A parallel trend in health insurance, she said, is a shift toward high-deductible health plans, which tend to work best for people who take preventive wellness seriously. “The healthier you are, the more appealing that is, because there’s less out-of-pocket expense from the monthly premium. If you couple that with health savings accounts, it’s a great benefit. But if you’re not healthy, that’s a difficult plan to manage.”
The full impact of the Affordable Care Act on the medical and insurance landscape has yet to be felt, but Hinchey expects changes in the way providers are paid as it relates to the ‘medical home’ concept, also known as accountable care, by which a team of providers — doctors, nurses, specialists, therapists, etc. ­— share in the treatment of a patient and also share in the reimbursement.
“People are starting to think in terms of a medical home,” he said. “What if I had a nutritionist? I don’t have diabetes or high blood pressure, but I’m a little bit overweight; can I talk to a nutritionist about it? Or maybe someone for exercise, or other things that could help me be a little bit healthier, that are not presently covered by insurance.”
Dunlap maintains that physician satisfaction with the profession — not necessarily the administrative stresses — remains high, especially as they grow comfortable with such innovations. “More physicians are becoming familiar with reform initiatives, such as global payments and accountable-care organizations, and more physicians indicated they are likely to move to global payments to reduce healthcare costs.”

Bridging the Gap
Hinchey said there’s a long way to go to rectify the conflict between cost and access, but it might take a “quasi-crisis” or two to really move the needle.
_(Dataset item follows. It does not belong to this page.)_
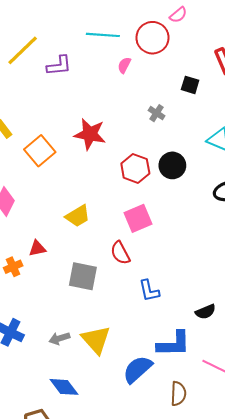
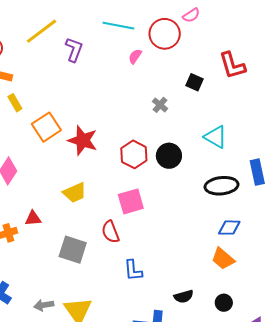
purple L-shape: (59, 66) -> (74, 50), turned -70
red star: (90, 134) -> (83, 140), moved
“We have to be creative to meet these needs,” he said, referring again to the promise of telemedicine versus the barriers posed by the current reimbursement structure. “I can Skype at people if I want to, or spend 100% of my time talking to people on the phone, but if I only got paid for when they come into my office, I wouldn’t last very long.
“But as payment reform starts to come around,” he added, “it will cause kind of a domino effect. None of these things happen in isolation.”
Clearly, the future is still being written.